Cpdf can process images within a PDF, replacing the original with the processed version. It does this by saving out the image data, putting it through an external process, and then reading it back in and re-inserting it. This is typically used to reduce the size of image data, and thus the size of the PDF.
There are a number of option to deal with lossy (e.g JPEG) and lossless images, one or more of which is specified. For example, the -jpeg-to-jpeg option processes existing JPEG images to a given JPEG quality level:
cpdf -process-images -im magick -jpeg-to-jpeg 65 in.pdf -o out.pdf
ImageMagick is required. Use -im to supply it. If we specify -process-images-info too, we can see the work being done:
cpdf -process-images -process-images-info -jpeg-to-jpeg 65
-im magick in.pdf -o out.pdf
Here is sample output:
(20/344) Object 265 (JPEG)... JPEG to JPEG 40798 -> 33463 (82%) (38/344) Object 278 (JPEG)... JPEG to JPEG 4382 -> 3482 (79%) (87/344) Object 266 (JPEG)... JPEG to JPEG 37227 -> 30199 (81%) (243/344) Object 209 (JPEG)... no size reduction (246/344) Object 270 (JPEG)... JPEG to JPEG 202568 -> 191175 (94%) (281/344) Object 280 (JPEG)... JPEG to JPEG 12255 -> 9825 (80%) (312/344) Object 279 (JPEG)... JPEG to JPEG 4117 -> 3157 (76%)
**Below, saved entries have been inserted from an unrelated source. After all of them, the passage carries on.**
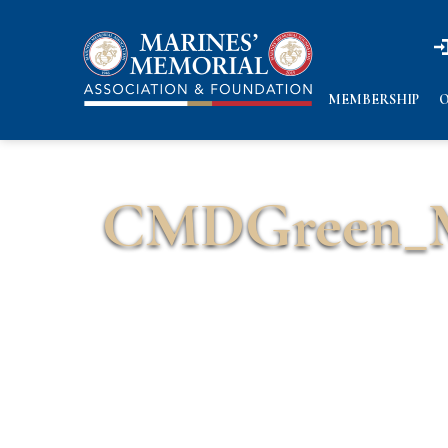
n
n
MEMBERSHIP
O
CMDGreen_M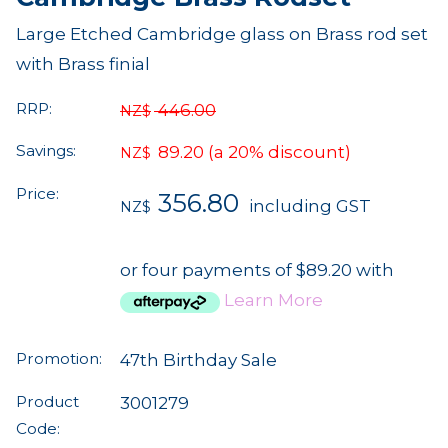
Large Etched Cambridge glass on Brass rod set
with Brass finial
RRP:
446.00
NZ$
Savings:
89.20
(a 20% discount)
NZ$
Price:
356.80
including GST
NZ$
or four payments of $89.20 with
Learn More
Promotion:
47th Birthday Sale
Product
3001279
Code: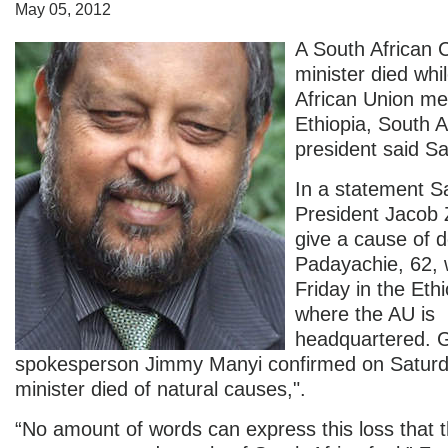
May 05, 2012
A South African 
minister died whi
African Union me
Ethiopia, South A
president said Sa
In a statement S
President Jacob 
give a cause of 
Padayachie, 62, 
Friday in the Ethi
where the AU is
headquartered. 
spokesperson Jimmy Manyi confirmed on Satur
minister died of natural causes,".
“No amount of words can express this loss that 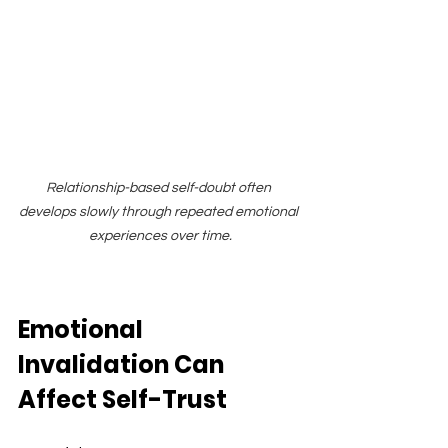
Relationship-based self-doubt often 
develops slowly through repeated emotional 
experiences over time.
Emotional 
Invalidation Can 
Affect Self-Trust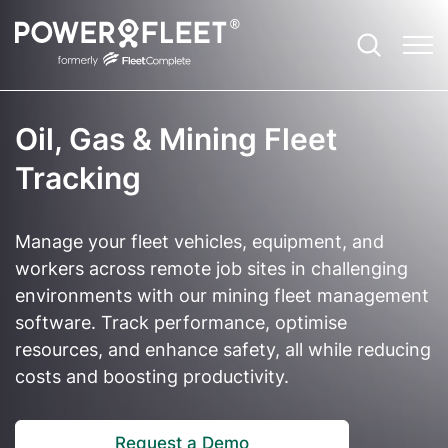
Oil, Gas & Mining Fleet
Productivity
Fleet Telematics Software
Case Studies
Contact
Agriculture
Tracking
Safety
Enterprise Fleet Management
EBooks
About Us and Our Story
Community Services
Manage your fleet vehicles, equipment, and
Optimisation
Electric Vehicle Telematics
ROI Calculator
Leadership Team
Construction
workers across remote job sites in challenging
environments with our mining fleet management
Sustainability
Asset Tracker
Blog
Careers
Emergency Services
software. Track performance, optimise
resources, and enhance safety, all while reducing
Compliance
Vision: Video Telematics
Newsroom
Field Services
costs and boosting productivity.
Expandability
Remote Safety Solution
Referrals Program
Government and Council
Customer Technical Support
FBT Reporting Solution
Partner Ecosystem
Not for Profit
Request a Demo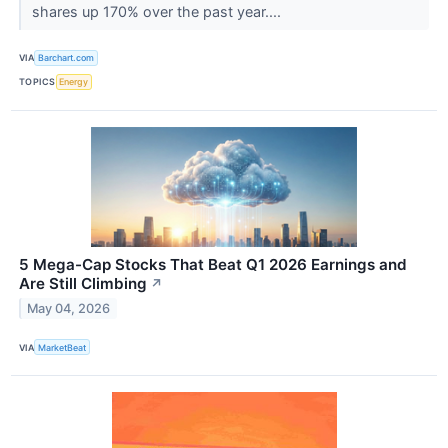
shares up 170% over the past year....
VIA
Barchart.com
TOPICS
Energy
5 Mega-Cap Stocks That Beat Q1 2026 Earnings and
Are Still Climbing
↗
May 04, 2026
VIA
MarketBeat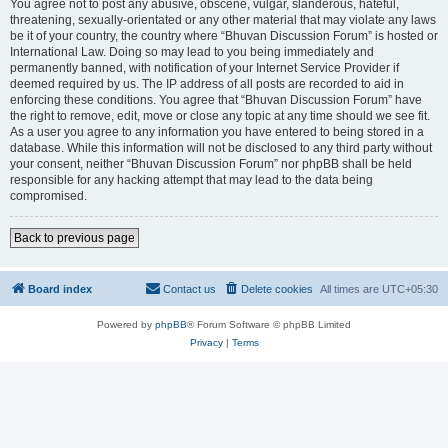
You agree not to post any abusive, obscene, vulgar, slanderous, hateful,
threatening, sexually-orientated or any other material that may violate any laws
be it of your country, the country where “Bhuvan Discussion Forum” is hosted or
International Law. Doing so may lead to you being immediately and
permanently banned, with notification of your Internet Service Provider if
deemed required by us. The IP address of all posts are recorded to aid in
enforcing these conditions. You agree that “Bhuvan Discussion Forum” have
the right to remove, edit, move or close any topic at any time should we see fit.
As a user you agree to any information you have entered to being stored in a
database. While this information will not be disclosed to any third party without
your consent, neither “Bhuvan Discussion Forum” nor phpBB shall be held
responsible for any hacking attempt that may lead to the data being
compromised.
Back to previous page
Board index
Contact us
Delete cookies
All times are
UTC+05:30
Powered by
phpBB
® Forum Software © phpBB Limited
Privacy
|
Terms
Similar output appears for the other methods, when they are specified. You can see the counter of work being done, and the result for each image chosen for processing.
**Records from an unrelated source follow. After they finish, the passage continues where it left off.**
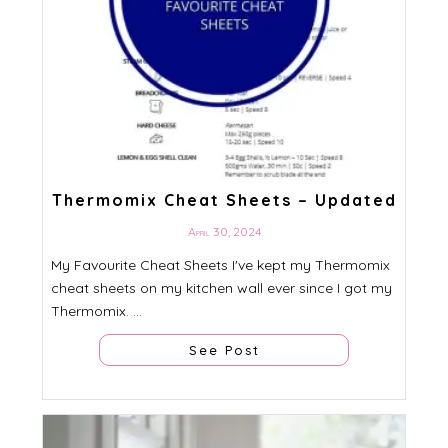
Thermomix Cheat Sheets – Updated
April 30, 2024
My Favourite Cheat Sheets I've kept my Thermomix
cheat sheets on my kitchen wall ever since I got my
Thermomix. ...
See Post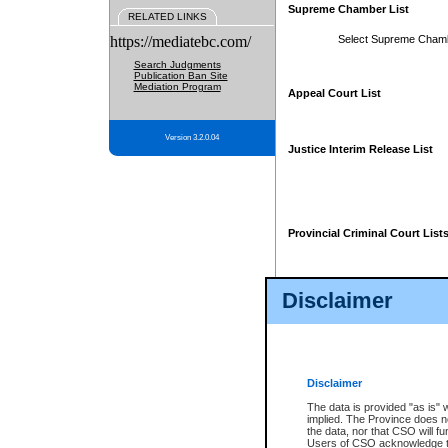
Supreme Chamber List
RELATED LINKS
https://mediatebc.com/
Select Supreme Cham
Search Judgments
Publication Ban Site
Mediation Program
Appeal Court List
Version 3.2.0.04
Justice Interim Release List
Provincial Criminal Court List
Disclaimer
* These court lists are not officia
page. For confirmation of informa
summons or otherwise notified by
does not appear on the posted cour
Disclaimer
The data is provided "as is" 
implied. The Province does n
the data, nor that CSO will fun
Users of CSO acknowledge th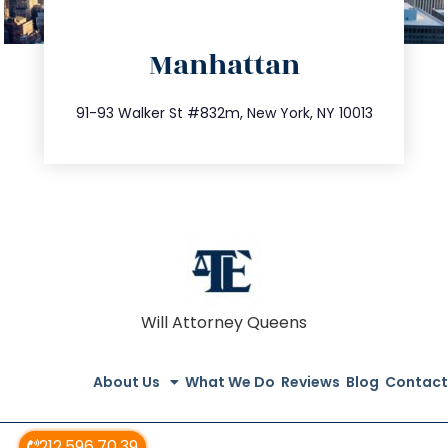
directions
Manhattan
info@trustsandestate.com
212.404.7681
91-93 Walker St #832m, New York, NY 10013
Will Attorney Queens
About Us
What We Do
Reviews
Blog
Contact
212.596.70.39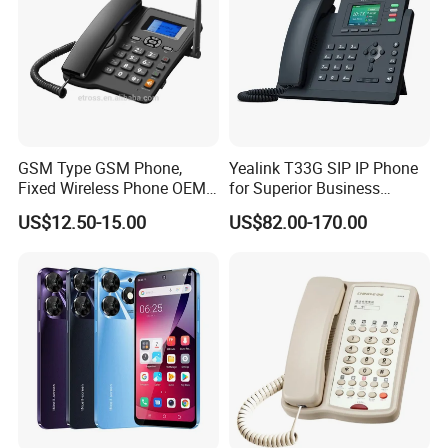
GSM Type GSM Phone,
Yealink T33G SIP IP Phone
Fixed Wireless Phone OEM
for Superior Business
Support
Communication Solutions
US$12.50-15.00
US$82.00-170.00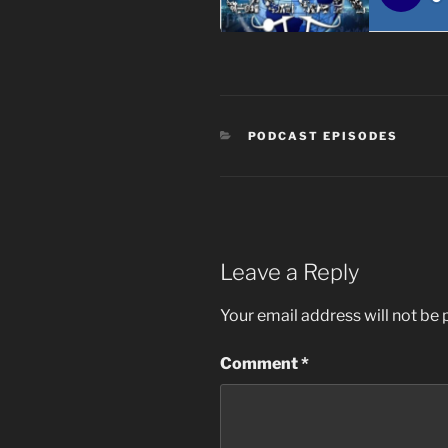
CATEGORIES
PODCAST EPISODES
Leave a Reply
Your email address will not be 
Comment
*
The -lossless-to-jpeg option converts lossless images within PDFs to JPEG too, at the given quality level. It may be specified in addition to -jpeg-to-jpeg:
cpdf -process-images -jpeg-to-jpeg 65 -lossless-to-jpeg 80
-im magick in.pdf -o out.pdf
Images are only processed if they meet certain thresholds. Changes to the default thresholds may be specified:
Instead of compressing lossless images with lossy JPEG compression, we can resample losslessly:
cpdf -process-images -im magick -lossless-resample 80 in.pdf -o out.pdf
This will resample losslessly-compressed images to contain 80 percent of the original pixels. By default, there will be no interpolation. To use interpolation, which may result in slightly larger data, add -resample-interpolate. To use a DPI target instead, use -lossless-resample-dpi instead:
cpdf -process-images -im magick -lossless-resample-dpi 300
in.pdf -o out.pdf
The methods so far introduced do not operate on 1 bit per pixel data. Different compression mechanisms are typically in use, and we need a different approach. The -1bpp-method option specifies what to do with losslessly compressed 1 bit-per-pixel images.
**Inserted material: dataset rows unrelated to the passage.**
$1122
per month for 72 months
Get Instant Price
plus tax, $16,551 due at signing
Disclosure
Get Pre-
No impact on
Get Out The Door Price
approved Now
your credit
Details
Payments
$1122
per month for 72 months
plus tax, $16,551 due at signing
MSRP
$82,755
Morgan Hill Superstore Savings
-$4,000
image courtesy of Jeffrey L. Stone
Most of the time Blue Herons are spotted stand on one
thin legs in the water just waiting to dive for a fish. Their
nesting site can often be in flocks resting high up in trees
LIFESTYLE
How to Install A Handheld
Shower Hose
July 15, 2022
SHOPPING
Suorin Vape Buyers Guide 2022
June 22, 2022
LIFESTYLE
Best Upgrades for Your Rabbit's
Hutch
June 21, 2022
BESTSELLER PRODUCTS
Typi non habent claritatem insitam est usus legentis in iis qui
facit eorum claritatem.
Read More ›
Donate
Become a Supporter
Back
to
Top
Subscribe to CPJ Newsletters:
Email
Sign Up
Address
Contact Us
These options require the jbig2enc program, whose location may be specified with -jbig2enc. For lossy JBIG2, the threshold for similarity of data may be set with -jbig2-lossy-threshold. For example:
cpdf -process-images -jbig2enc jbig2enc -1bpp-method JBIG2Lossy
-jbig2-lossy-threshold 75 in.pdf -o out.pdf
It is not currently possible to reprocess lossless JBIG2 into lossy JBIG2, nor is it possible to recompress into CCITT.
NB: CYMK images will be converted to RGB or untouched by some of these processes. A future version of cpdf will remove this limitation.